#simplify. This word was on the wall, next to #datafy and #customer-obsessed along a couple other values of a company where I worked. I came across it every day. I nodded along in meetings when someone mentionned it, and I’ve definitevely used it in a handful of decks. This was not the first time I came across this mantra over my career, but this time, it was for everyone to read on a wall, branded as a core value.
And yet, the more I applied it to the problems I was actually researching, like navigating a financial product, understanding health benefit, buying a property, tackling an internal process even, the more I felt something was off. Don’t get me wrong, the issue I have is about the word itself, not about the intention.
The problem with “Simplify”#
“Simplify” is a seductive word, but also a dangerous one in product design. There are things that you cannot simply simplify. Like acquiring a primary residence for instance. There are legal obligations, notarial steps, cooling-off periods, mortgage conditions, insurance requirements, and other regulations that exist precisely because the stakes are big. Simplifying them, like actually removing those frictions, would not make the process better. It would make it dangerous. You can’t just buy a house like you would buy a pair of pants.
When a Product team says “we need to simplify this flow”, they usually mean (1) remove friction, or (2) hide complexity. Those are legitimate tactics, but they can produce something troubling if done poorly, or in the wrong context. I’m gonna go with Don Norman for this one: there’s a distinction to be made between complexity and complication. The former is an inherent property of the world, the latter is confusion caused by poor design.
Removing complexity from an interface doesn’t make it go away. It moves elsewhere: to the user’s mental model, to the support team, to the legal fine print, etc. and it’s likely to blow up in your face at some point.
Simplexity vs Simplicity#
The concept of “simplexity” comes from Alain Berthoz, who published a book in 2019 called “La simplexité”. Berthoz is a neurophysiologist, and he studied how the brain handles complexity. The gist of it is that biological systems don’t solve complex problems by making them simple. They develop sophisticated mechanisms to act efficiently within complexity. They include inhibition (actively suppressing the irrelevant), anticipation (acting on probabilistic predictions rather than waiting for certainty), and the willingness to take a longer route when it leads to more elegant, robust solutions.
Of course, users are not neurons (well… kinda), but I like the idea that our tiny thinking units can work their way around the complexity of our world. I also see it as we’re all capable to deal with complexity without having to rely on dumb-downed or overly-explained stuffs: we can manage complex systems, and ultimately master them instead of avoiding them.
Design that ignores this treats complexity as the enemy of the user, when the real enemy is confusion.
In design, when we simplify at the expense of user literacy, we’re not doing UX. We’re doing paternalism through a sleek interface.
Simplexity applied to design already exists#
The good news is that designers have been practicing simplexification already, under other names. Here are 3 patterns that make complex things less complicated to the users.

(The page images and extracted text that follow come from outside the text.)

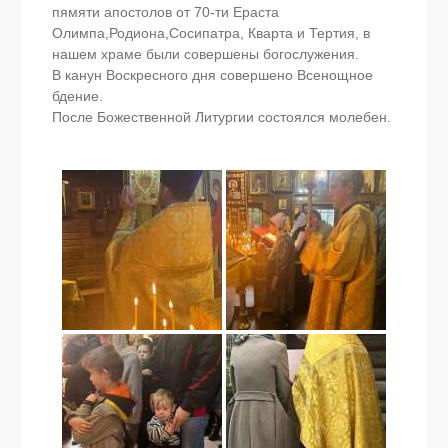
пямяти апостолов от 70-ти Ераста
Олимпа,Родиона,Сосипатра, Кварта и Тертия, в
нашем храме были совершены богослужения.
В канун Воскресного дня совершено Всенощное
бдение.
После Божественной Литургии состоялся молебен.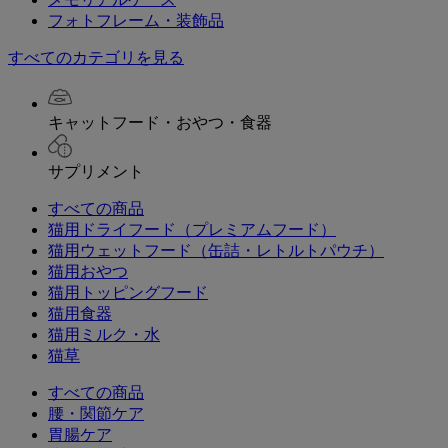
フォトフレーム・装飾品
すべてのカテゴリを見る
キャットフード・おやつ・食器
サプリメント
すべての商品
猫用ドライフード（プレミアムフード）
猫用ウェットフード（缶詰・レトルトパウチ）
猫用おやつ
猫用トッピングフード
猫用食器
猫用ミルク・水
猫草
すべての商品
腰・関節ケア
胃腸ケア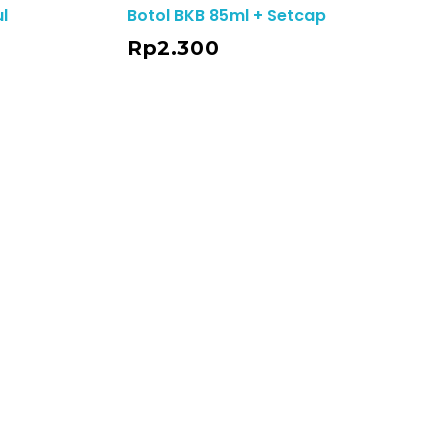
l
Botol BKB 85ml + Setcap
Add To Cart
Rp
2.300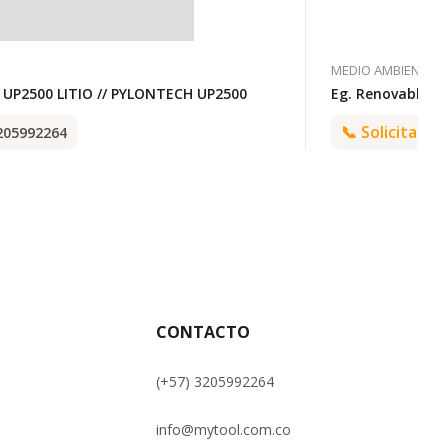
MEDIO AMBIENTE
 UP2500 LITIO // PYLONTECH UP2500
Eg. Renovable P
📞
Solicita pr
205992264
CONTACTO
(+57) 3205992264
info@mytool.com.co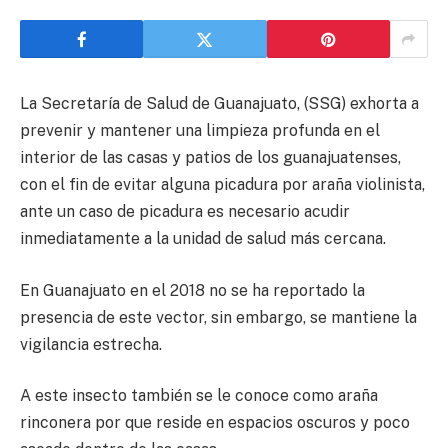
La Secretaría de Salud de Guanajuato, (SSG) exhorta a
prevenir y mantener una limpieza profunda en el
interior de las casas y patios de los guanajuatenses,
con el fin de evitar alguna picadura por araña violinista,
ante un caso de picadura es necesario acudir
inmediatamente a la unidad de salud más cercana.
En Guanajuato en el 2018 no se ha reportado la
presencia de este vector, sin embargo, se mantiene la
vigilancia estrecha.
A este insecto también se le conoce como araña
rinconera por que reside en espacios oscuros y poco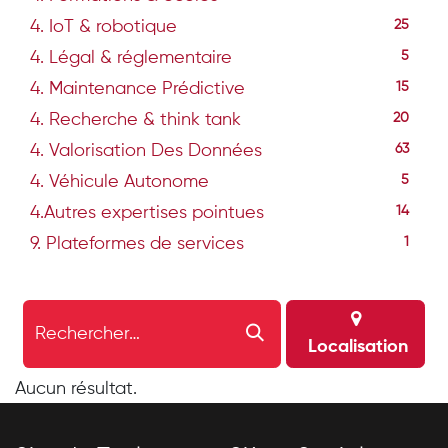
4. IoT & robotique
25
4. Légal & réglementaire
5
4. Maintenance Prédictive
15
4. Recherche & think tank
20
4. Valorisation Des Données
63
4. Véhicule Autonome
5
4.Autres expertises pointues
14
9. Plateformes de services
1
Localisation
Aucun résultat.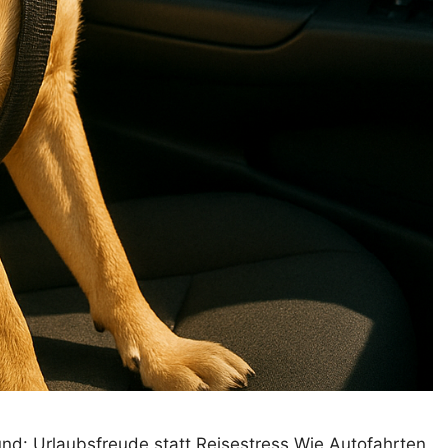
nd: Urlaubsfreude statt Reisestress Wie Autofahrten,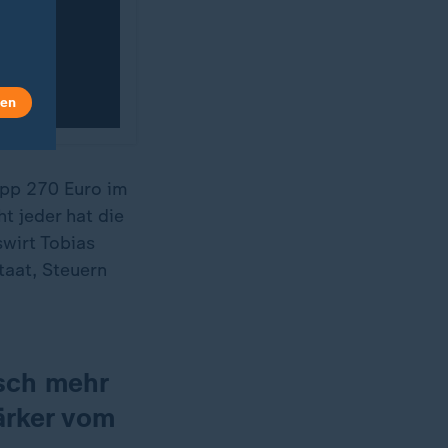
len
app 270 Euro im
t jeder hat die
wirt Tobias
taat, Steuern
isch mehr
ärker vom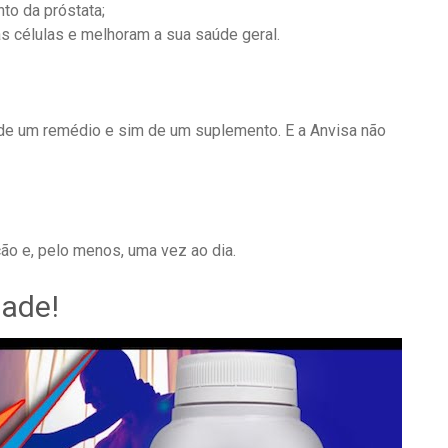
to da próstata;
s células e melhoram a sua saúde geral.
 de um remédio e sim de um suplemento. E a Anvisa não
ão e, pelo menos, uma vez ao dia.
dade!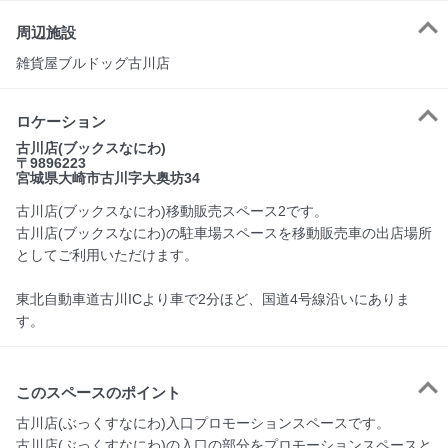
周辺施設
雑貨屋ブルドッグ古川店
ロケーション
古川店(ブックスなにわ)
〒9896223
宮城県大崎市古川字大奥坊34
古川店(ブックスなにわ)移動販売スペース2です。
古川店(ブックスなにわ)の駐車場スペースを移動販売車の出店場所
としてご利用いただけます。
東北自動車道古川ICより車で2分ほど、国道4号線沿いにありま
す。
このスペースのポイント
古川店(ぶっくすなにわ)入口プロモーションスペースです。

古川店(ぶっくすなにわ)の入口の部分をプロモーションスペースと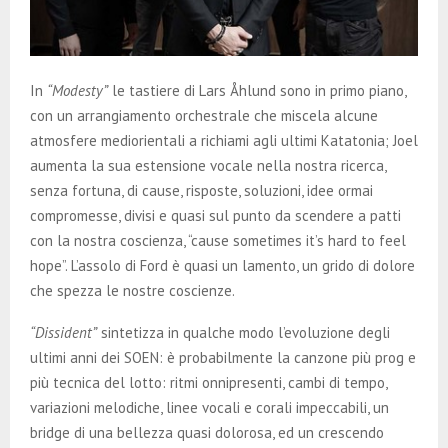
In
“Modesty”
le tastiere di Lars Åhlund sono in primo piano,
con un arrangiamento orchestrale che miscela alcune
atmosfere mediorientali a richiami agli ultimi Katatonia; Joel
aumenta la sua estensione vocale nella nostra ricerca,
senza fortuna, di cause, risposte, soluzioni, idee ormai
compromesse, divisi e quasi sul punto da scendere a patti
con la nostra coscienza, “cause sometimes it’s hard to feel
hope”. L’assolo di Ford è quasi un lamento, un grido di dolore
che spezza le nostre coscienze.
“Dissident”
sintetizza in qualche modo l’evoluzione degli
ultimi anni dei SOEN: è probabilmente la canzone più prog e
più tecnica del lotto: ritmi onnipresenti, cambi di tempo,
variazioni melodiche, linee vocali e corali impeccabili, un
bridge di una bellezza quasi dolorosa, ed un crescendo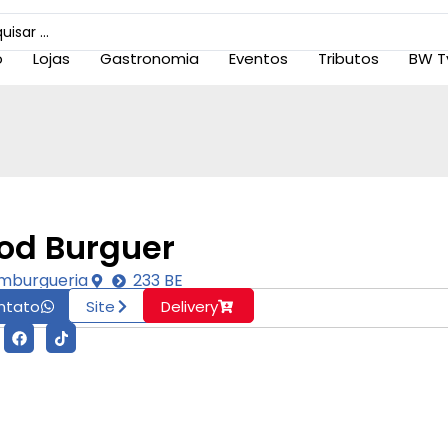
o
Lojas
Gastronomia
Eventos
Tributos
BW T
od Burguer
mburgueria
233 BE
ntato
Site
Delivery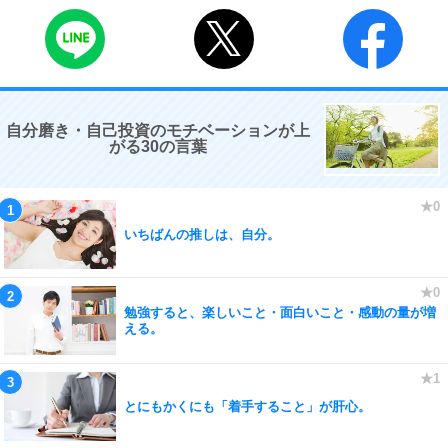
自分磨き・自己投資のモチベーションが上
がる30の言葉
いちばんの推しは、自分。
勉強すると、楽しいこと・面白いこと・感動の量が増
える。
とにもかくにも「着手すること」が肝心。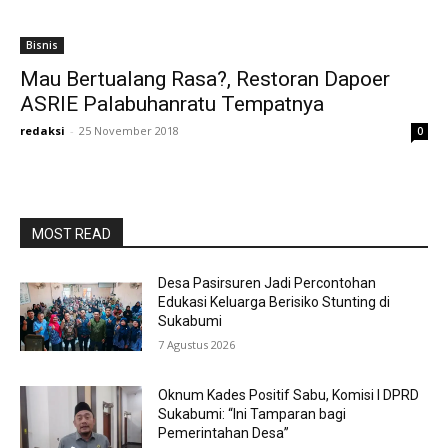
Bisnis
Mau Bertualang Rasa?, Restoran Dapoer
ASRIE Palabuhanratu Tempatnya
redaksi
-
25 November 2018
0
MOST READ
Desa Pasirsuren Jadi Percontohan
Edukasi Keluarga Berisiko Stunting di
Sukabumi
7 Agustus 2026
Oknum Kades Positif Sabu, Komisi I DPRD
Sukabumi: “Ini Tamparan bagi
Pemerintahan Desa”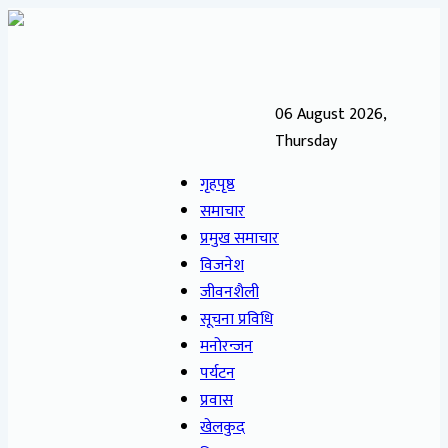
06 August 2026,
Thursday
गृहपृष्ठ
समाचार
प्रमुख समाचार
विजनेश
जीवनशैली
सूचना प्रविधि
मनोरन्जन
पर्यटन
प्रवास
खेलकुद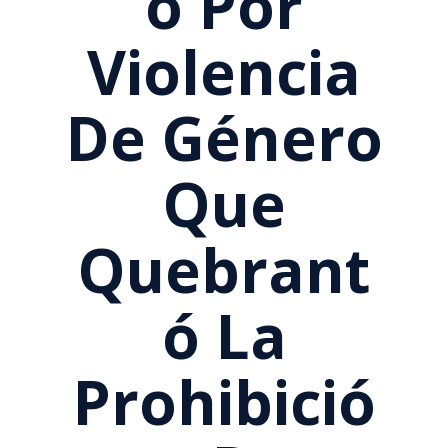
O Por
Violencia
De Género
Que
Quebrant
Ó La
Prohibició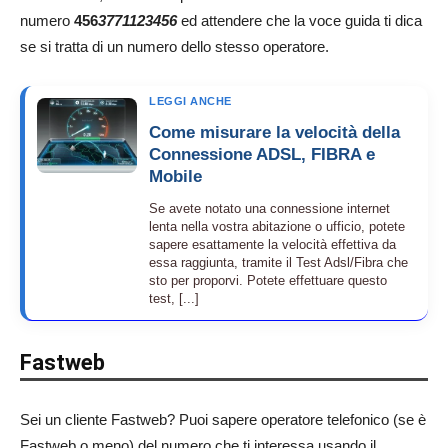
numero
456
3771123456
ed attendere che la voce guida ti dica
se si tratta di un numero dello stesso operatore.
LEGGI ANCHE
Come misurare la velocità della
Connessione ADSL, FIBRA e
Mobile
Se avete notato una connessione internet
lenta nella vostra abitazione o ufficio, potete
sapere esattamente la velocità effettiva da
essa raggiunta, tramite il Test Adsl/Fibra che
sto per proporvi. Potete effettuare questo
test, [...]
Fastweb
Sei un cliente Fastweb? Puoi sapere operatore telefonico (se è
Fastweb o meno) del numero che ti interessa usando il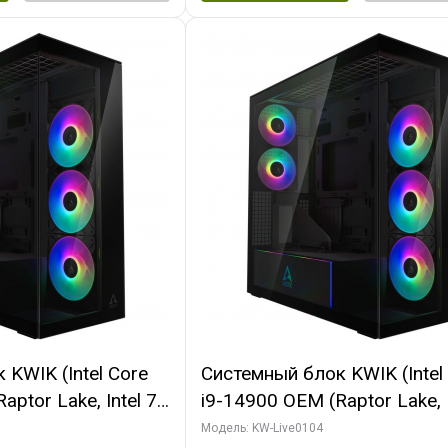
KWIK (Intel Core
Системный блок KWIK (Intel
ptor Lake, Intel 7,
i9-14900 OEM (Raptor Lake, I
 64 ГБ ОЗУ (2
C24 16EC/8PC// 64 ГБ ОЗУ 
Модель: KW-Live0104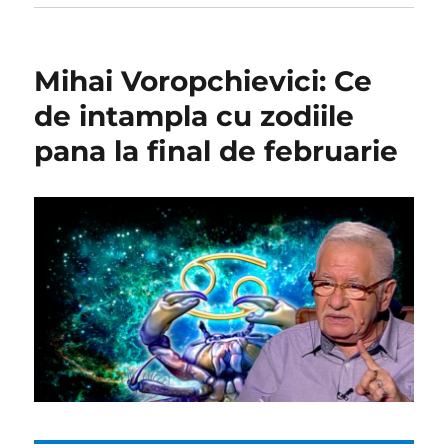
Mihai Voropchievici: Ce
de intampla cu zodiile
pana la final de februarie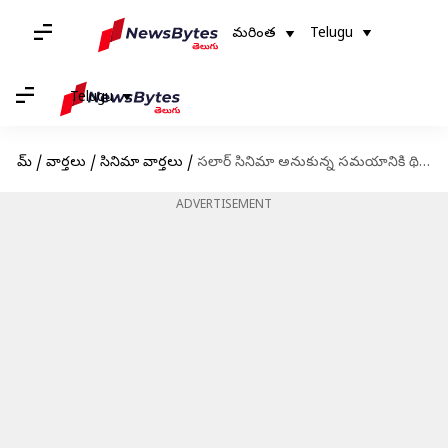
మరింత
Telugu
Telugu
హోమ్
/
వార్తలు
/
సినిమా వార్తలు
/
సలార్ సినిమా అనుకున్న సమయానికి థియేటర్లోకి రావట్లేదా? చిత్ర నిర్మాణ సంస్థ ఏమన్నదంటే?
ADVERTISEMENT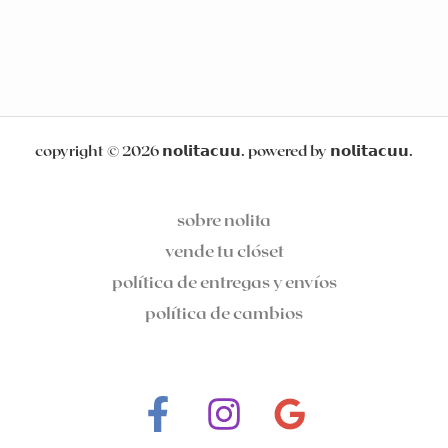
copyright © 2026 𝗻𝗼𝗹𝗶𝘁𝗮𝗰𝘂𝘂. powered by 𝗻𝗼𝗹𝗶𝘁𝗮𝗰𝘂𝘂.
sobre nolita
vende tu clóset
política de entregas y envíos
política de cambios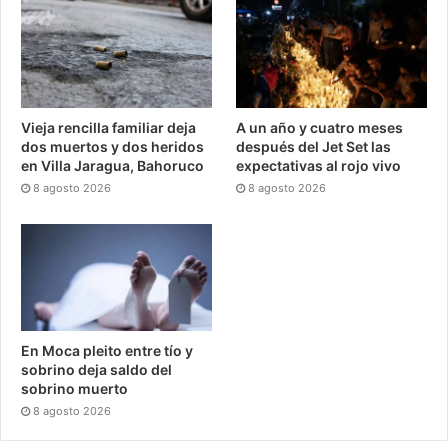
Vieja rencilla familiar deja
A un año y cuatro meses
dos muertos y dos heridos
después del Jet Set las
en Villa Jaragua, Bahoruco
expectativas al rojo vivo
8 agosto 2026
8 agosto 2026
En Moca pleito entre tío y
sobrino deja saldo del
sobrino muerto
8 agosto 2026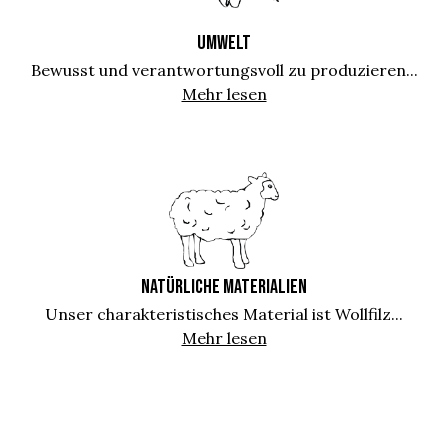
UMWELT
Bewusst und verantwortungsvoll zu produzieren...
Mehr lesen
NATÜRLICHE MATERIALIEN
Unser charakteristisches Material ist Wollfilz...
Mehr lesen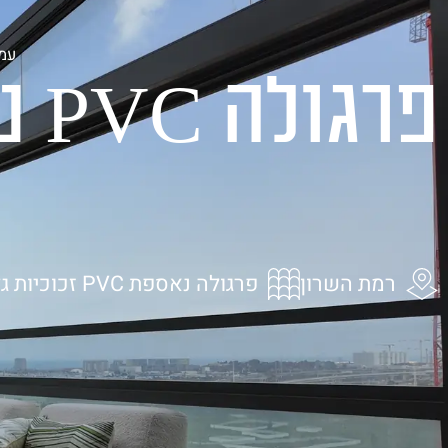
בית
אודות
מ
עמו
פר
רמת השרון
פרגולה נאספת PVC זכוכיות גליוטינה מסכים ZIP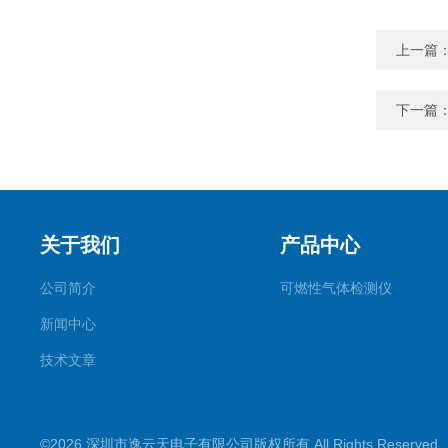
上一篇
下一篇
关于我们
产品中心
公司简介
可燃性气体检测仪
新闻中心
技术文章
©2026 深圳市逸云天电子有限公司版权所有 All Rights Reserve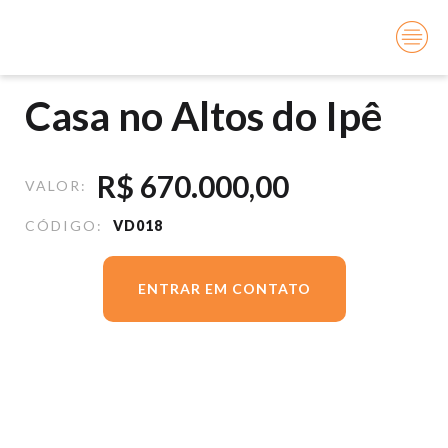
Você está aqui:
Início
Vendas
Casa no Altos do Ipê
Casa no Altos do Ipê
R$
670.000,00
VALOR:
CÓDIGO:
VD018
ENTRAR EM CONTATO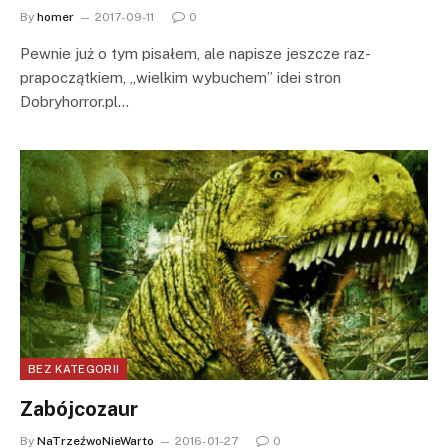
By
homer
2017-09-11
0
Pewnie już o tym pisałem, ale napisze jeszcze raz-
prapoczątkiem, „wielkim wybuchem” idei stron
Dobryhorror.pl…
BEZ KATEGORII
Zabójcozaur
By
NaTrzeźwoNieWarto
2016-01-27
0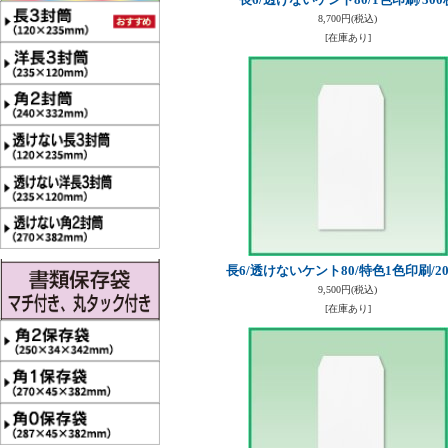
8,700円
(税込)
[在庫あり]
長6/透けないケント80/特色1色印刷/2
9,500円
(税込)
[在庫あり]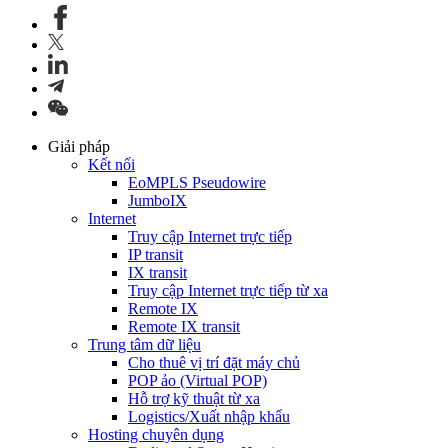
Giải pháp
Kết nối
EoMPLS Pseudowire
JumboIX
Internet
Truy cập Internet trực tiếp
IP transit
IX transit
Truy cập Internet trực tiếp từ xa
Remote IX
Remote IX transit
Trung tâm dữ liệu
Cho thuê vị trí đặt máy chủ
POP ảo (Virtual POP)
Hỗ trợ kỹ thuật từ xa
Logistics/Xuất nhập khẩu
Hosting chuyên dụng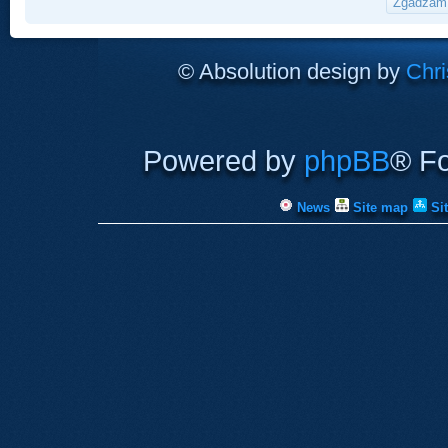
© Absolution design by
Chri
Powered by
phpBB
® F
News
Site map
Si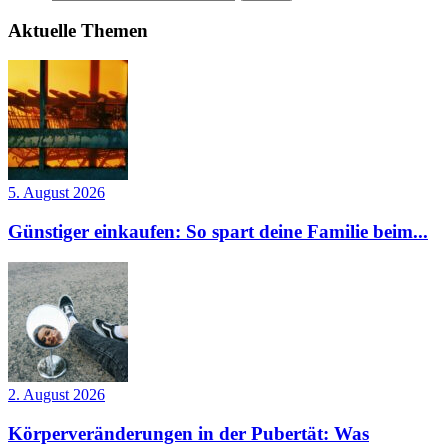
Aktuelle Themen
5. August 2026
Günstiger einkaufen: So spart deine Familie beim...
2. August 2026
Körperveränderungen in der Pubertät: Was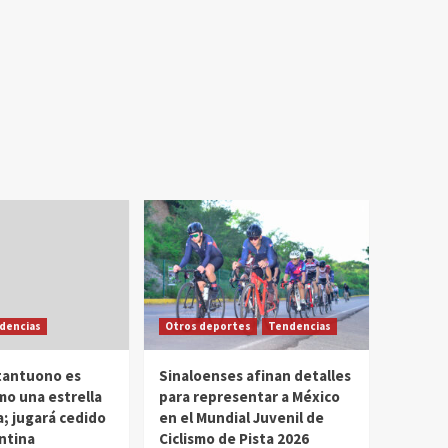
dencias
Otros deportes
Tendencias
tantuono es
Sinaloenses afinan detalles
mo una estrella
para representar a México
a; jugará cedido
en el Mundial Juvenil de
entina
Ciclismo de Pista 2026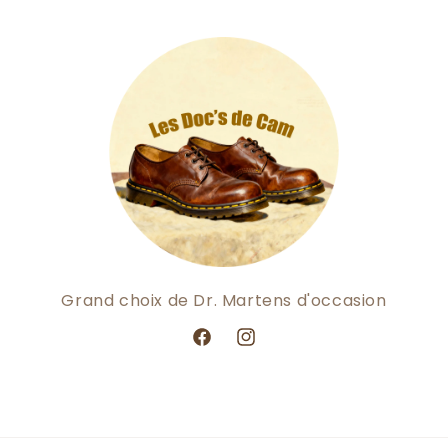
Grand choix de Dr. Martens d'occasion
Facebook
Instagram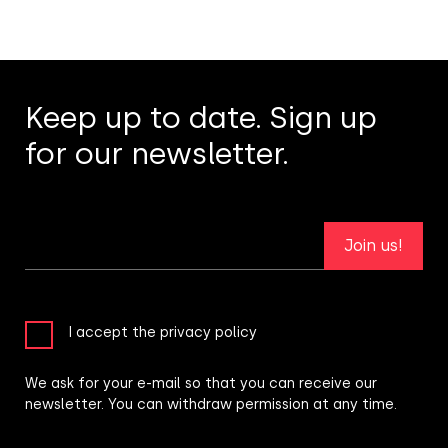
Keep up to date. Sign up
for our newsletter.
Join us!
I accept the privacy policy
We ask for your e-mail so that you can receive our
newsletter. You can withdraw permission at any time.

- Progressive disclosure is about revealing complexity gradually, when it is relevant to the user. It improves learnability, efficiency and error rates. The system keeps its complexity, but the pace at which it is introduced is carefully designed. This is typically what you see in video games tutorials, or in an digital product onboarding that ends by pointing you to a “see all settings” shortcut, where advanced users will be able to customize their toolbar with tools that may be too much for beginners.
- Scaffolding goes further by providing temporary support that adapts to the user’s current skill level, then progressively withdrawing as their mastery develops. Templates library you see in Notion or Miro are examples of scaffolding: you start with them to see what the tool can do, and then grow confidence to craft your own system.
- Chunking structures complex information into meaningful units that can be processed without impacting the user’s cognitive load. Imagine entering a 20 steps funnel to buy a house: the horror. To make it less scary and manageable, you can arrange the same steps into 4 chapters like
- Your borrowing capacity
- Your applying file
- The offer
- The purchase agreeement
These patterns (and maybe others) help make the experience more accessible without dumbing it down. I truly believe we should embrace helping users grow their mastery rather than not assuming “users don’t read”. If we make them care about what they do, they will. And that’s a better outcome than an interface so smooth it leaves nothing to learn.